▶ Data for processing

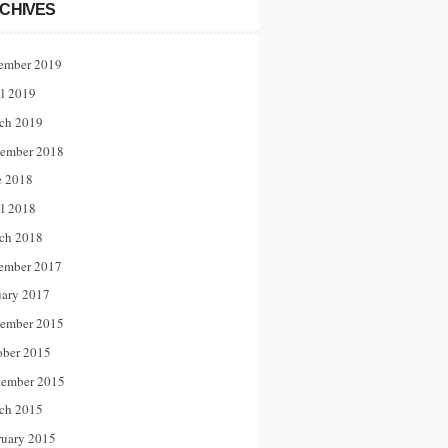
CHIVES
ember 2019
il 2019
ch 2019
ember 2018
e 2018
il 2018
ch 2018
ember 2017
uary 2017
ember 2015
ober 2015
tember 2015
ch 2015
ruary 2015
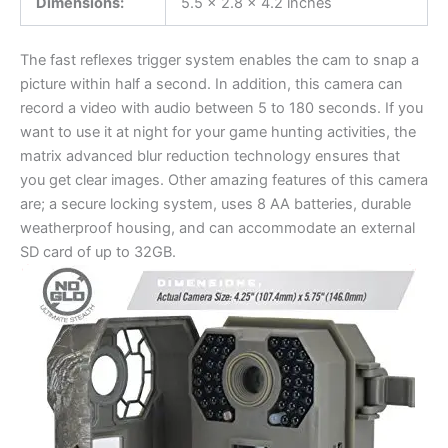
Dimensions:
5.5 x 2.8 x 4.2 inches
The fast reflexes trigger system enables the cam to snap a
picture within half a second. In addition, this camera can
record a video with audio between 5 to 180 seconds. If you
want to use it at night for your game hunting activities, the
matrix advanced blur reduction technology ensures that
you get clear images. Other amazing features of this camera
are; a secure locking system, uses 8 AA batteries, durable
weatherproof housing, and can accommodate an external
SD card of up to 32GB.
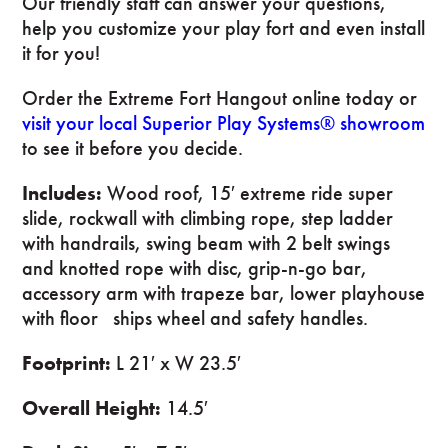
Our friendly staff can answer your questions,
help you customize your play fort and even install
it for you!
Order the Extreme Fort Hangout online today or
visit your local Superior Play Systems® showroom
to see it before you decide.
Includes:
Wood roof, 15′ extreme ride super
slide, rockwall with climbing rope, step ladder
with handrails, swing beam with 2 belt swings
and knotted rope with disc, grip-n-go bar,
accessory arm with trapeze bar, lower playhouse
with floor ships wheel and safety handles.
Footprint:
L 21′ x W 23.5′
Overall Height:
14.5′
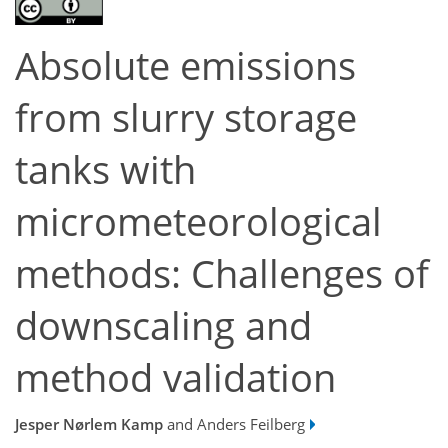
Absolute emissions
from slurry storage
tanks with
micrometeorological
methods: Challenges of
downscaling and
method validation
Jesper Nørlem Kamp
and Anders Feilberg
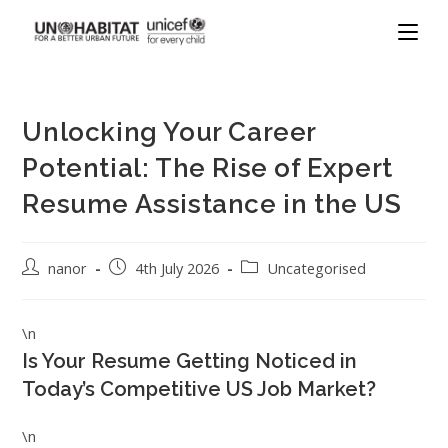
Unlocking Your Career
Potential: The Rise of Expert
Resume Assistance in the US
nanor
4th July 2026
Uncategorised
\n
Is Your Resume Getting Noticed in
Today’s Competitive US Job Market?
\n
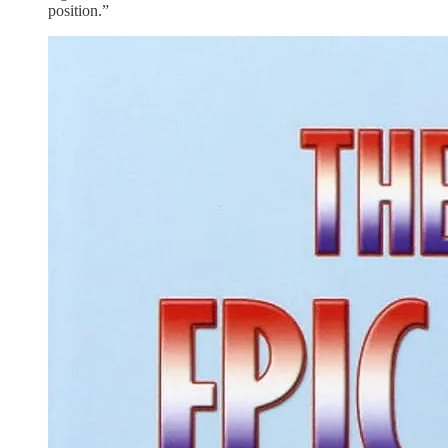
position.”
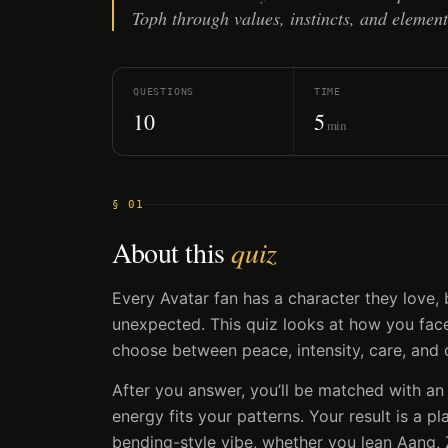
Toph through values, instincts, and element
QUESTIONS
TIME
10
5
min
§ 01
About this
quiz
Every Avatar fan has a character they love
unexpected. This quiz looks at how you face 
choose between peace, intensity, care, and 
After you answer, you’ll be matched with an
energy fits your patterns. Your result is a pl
bending-style vibe, whether you lean Aang, 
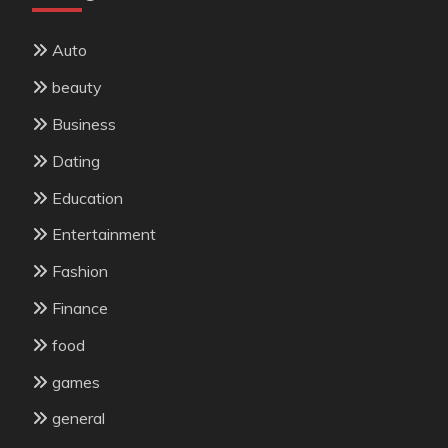
Auto
beauty
Business
Dating
Education
Entertainment
Fashion
Finance
food
games
general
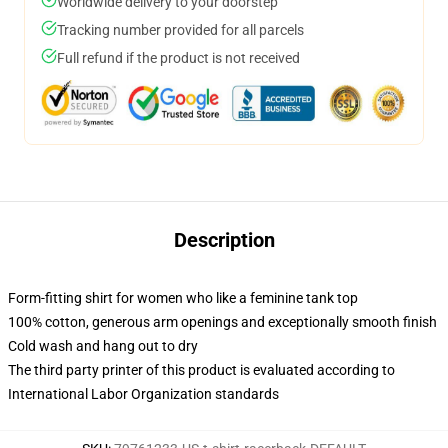
Worldwide delivery to your doorstep
Tracking number provided for all parcels
Full refund if the product is not received
Description
Form-fitting shirt for women who like a feminine tank top
100% cotton, generous arm openings and exceptionally smooth finish
Cold wash and hang out to dry
The third party printer of this product is evaluated according to
International Labor Organization standards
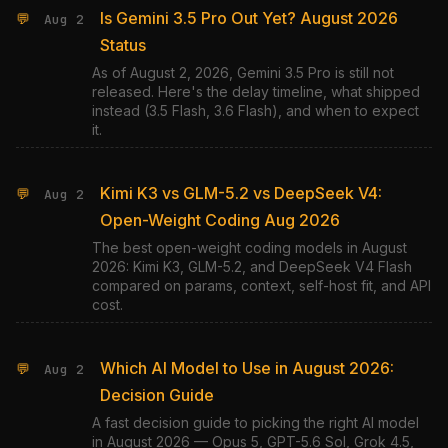
Is Gemini 3.5 Pro Out Yet? August 2026
💬
Aug 2
Status
As of August 2, 2026, Gemini 3.5 Pro is still not
released. Here's the delay timeline, what shipped
instead (3.5 Flash, 3.6 Flash), and when to expect
it.
Kimi K3 vs GLM-5.2 vs DeepSeek V4:
💬
Aug 2
Open-Weight Coding Aug 2026
The best open-weight coding models in August
2026: Kimi K3, GLM-5.2, and DeepSeek V4 Flash
compared on params, context, self-host fit, and API
cost.
Which AI Model to Use in August 2026:
💬
Aug 2
Decision Guide
A fast decision guide to picking the right AI model
in August 2026 — Opus 5, GPT-5.6 Sol, Grok 4.5,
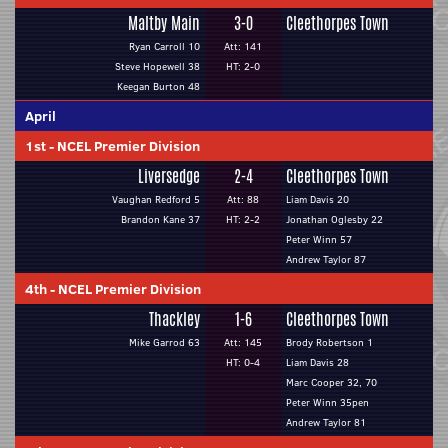
Maltby Main
3-0
Cleethorpes Town
Ryan Carroll 10
Att: 141
Steve Hopewell 38
HT: 2-0
Keegan Burton 48
April
1st
-
NCEL Premier Division
Liversedge
2-4
Cleethorpes Town
Vaughan Redford 5
Att: 88
Liam Davis 20
Brandon Kane 37
HT: 2-2
Jonathan Oglesby 22
Peter Winn 57
Andrew Taylor 87
4th
-
NCEL Premier Division
Thackley
1-6
Cleethorpes Town
Mike Garrod 63
Att: 145
Brody Robertson 1
HT: 0-4
Liam Davis 28
Marc Cooper 32, 70
Peter Winn 35pen
Andrew Taylor 81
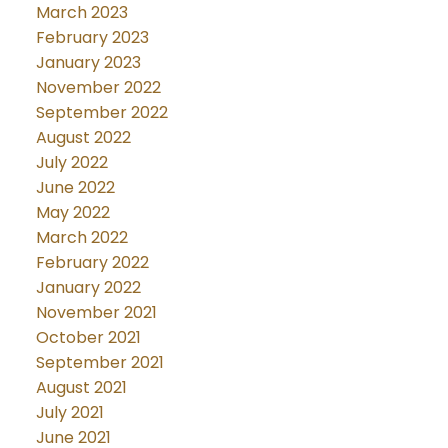
March 2023
February 2023
January 2023
November 2022
September 2022
August 2022
July 2022
June 2022
May 2022
March 2022
February 2022
January 2022
November 2021
October 2021
September 2021
August 2021
July 2021
June 2021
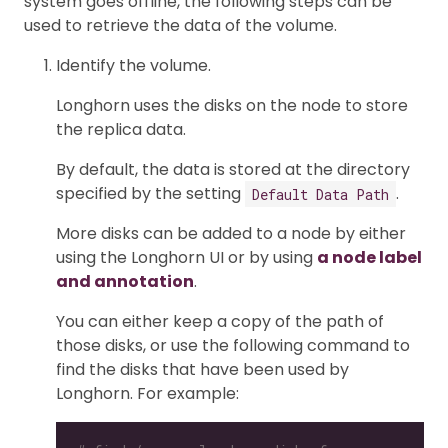
system goes offline, the following steps can be
used to retrieve the data of the volume.
Identify the volume.
Longhorn uses the disks on the node to store
the replica data.
By default, the data is stored at the directory
specified by the setting
.
Default Data Path
More disks can be added to a node by either
using the Longhorn UI or by using
a node label
and annotation
.
You can either keep a copy of the path of
those disks, or use the following command to
find the disks that have been used by
Longhorn. For example:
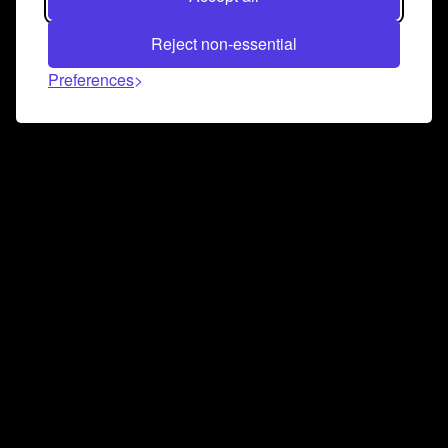
Reject non-essential
Preferences
Connect and collaborate
Join us on our Discord chat to instantly connect with
Airbit and our amazing community
Join Discord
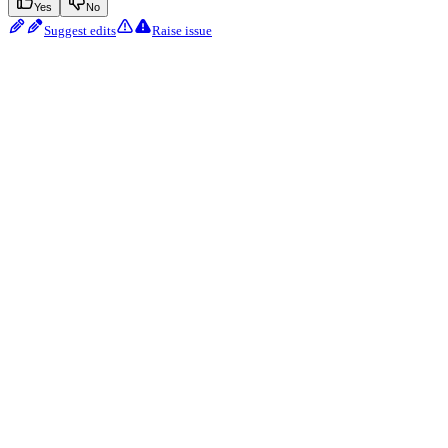
Yes
No
Suggest edits
Raise issue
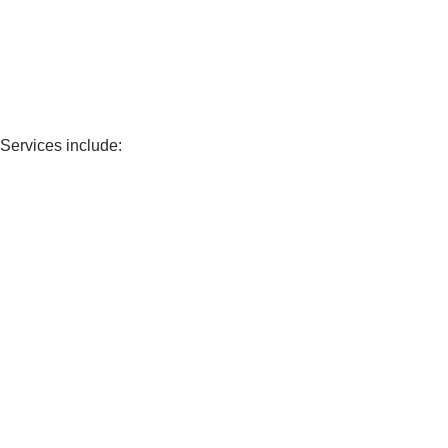
 Services include:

▶ Requirement
Give the material again exactly as it is, but keep the pictures out.

▶ Answer below
CHIVES
ember 2019
il 2019
ch 2019
ember 2018
e 2018
il 2018
ch 2018
ember 2017
uary 2017
ember 2015
ober 2015
tember 2015
ch 2015
ruary 2015
Dimensions:
5.5 x 2.8 x 4.2 inches
The fast reflexes trigger system enables the cam to snap a
picture within half a second. In addition, this camera can
record a video with audio between 5 to 180 seconds. If you
want to use it at night for your game hunting activities, the
matrix advanced blur reduction technology ensures that
you get clear images. Other amazing features of this camera
are; a secure locking system, uses 8 AA batteries, durable
weatherproof housing, and can accommodate an external
SD card of up to 32GB.
Our friendly staff can answer your questions,
help you customize your play fort and even install
it for you!
Order the Extreme Fort Hangout online today or
visit your local Superior Play Systems® showroom
to see it before you decide.
Includes:
Wood roof, 15′ extreme ride super
slide, rockwall with climbing rope, step ladder
with handrails, swing beam with 2 belt swings
and knotted rope with disc, grip-n-go bar,
accessory arm with trapeze bar, lower playhouse
with floor ships wheel and safety handles.
Footprint:
L 21′ x W 23.5′
Overall Height:
14.5′
Absolute emissions
from slurry storage
tanks with
micrometeorological
methods: Challenges of
downscaling and
method validation
Jesper Nørlem Kamp
and Anders Feilberg
Unlocking Your Career
Potential: The Rise of Expert
Resume Assistance in the US
nanor
4th July 2026
Uncategorised
\n
Is Your Resume Getting Noticed in
Today’s Competitive US Job Market?
\n
position.”
Toph through values, instincts, and element
QUESTIONS
TIME
10
5
min
§ 01
About this
quiz
Every Avatar fan has a character they love
unexpected. This quiz looks at how you face 
choose between peace, intensity, care, and 
After you answer, you’ll be matched with an
energy fits your patterns. Your result is a pl
bending-style vibe, whether you lean Aang, 
Auto
beauty
Business
Dating
Education
Entertainment
Fashion
Finance
food
games
general
Worldwide delivery to your doorstep
Tracking number provided for all parcels
Full refund if the product is not received
Description
Form-fitting shirt for women who like a feminine tank top
100% cotton, generous arm openings and exceptionally smooth finish
Cold wash and hang out to dry
The third party printer of this product is evaluated according to
International Labor Organization standards
Is Gemini 3.5 Pro Out Yet? August 2026
💬
Aug 2
Status
As of August 2, 2026, Gemini 3.5 Pro is still not
released. Here's the delay timeline, what shipped
instead (3.5 Flash, 3.6 Flash), and when to expect
it.
Kimi K3 vs GLM-5.2 vs DeepSeek V4:
💬
Aug 2
Open-Weight Coding Aug 2026
The best open-weight coding models in August
2026: Kimi K3, GLM-5.2, and DeepSeek V4 Flash
compared on params, context, self-host fit, and API
cost.
Which AI Model to Use in August 2026:
💬
Aug 2
Decision Guide
A fast decision guide to picking the right AI model
in August 2026 — Opus 5, GPT-5.6 Sol, Grok 4.5,
Maltby Main
3-0
Cleethorpes Town
Ryan Carroll 10
Att: 141
Steve Hopewell 38
HT: 2-0
Keegan Burton 48
April
1st
-
NCEL Premier Division
Liversedge
2-4
Cleethorpes Town
Vaughan Redford 5
Att: 88
Liam Davis 20
Brandon Kane 37
HT: 2-2
Jonathan Oglesby 22
Peter Winn 57
Andrew Taylor 87
4th
-
NCEL Premier Division
Thackley
1-6
Cleethorpes Town
Mike Garrod 63
Att: 145
Brody Robertson 1
HT: 0-4
Liam Davis 28
Marc Cooper 32, 70
Peter Winn 35pen
Andrew Taylor 81
March 2023
February 2023
January 2023
November 2022
September 2022
August 2022
July 2022
June 2022
May 2022
March 2022
February 2022
January 2022
November 2021
October 2021
September 2021
August 2021
July 2021
June 2021
system goes offline, the following steps can be
used to retrieve the data of the volume.
Identify the volume.
Longhorn uses the disks on the node to store
the replica data.
By default, the data is stored at the directory
specified by the setting
.
Default Data Path
More disks can be added to a node by either
using the Longhorn UI or by using
a node label
and annotation
.
You can either keep a copy of the path of
those disks, or use the following command to
find the disks that have been used by
Longhorn. For example:
Reject non-essential
Preferences
Connect and collaborate
Join us on our Discord chat to instantly connect with
Airbit and our amazing community
Join Discord
Yes
No
Suggest edits
Raise issue
 Services include:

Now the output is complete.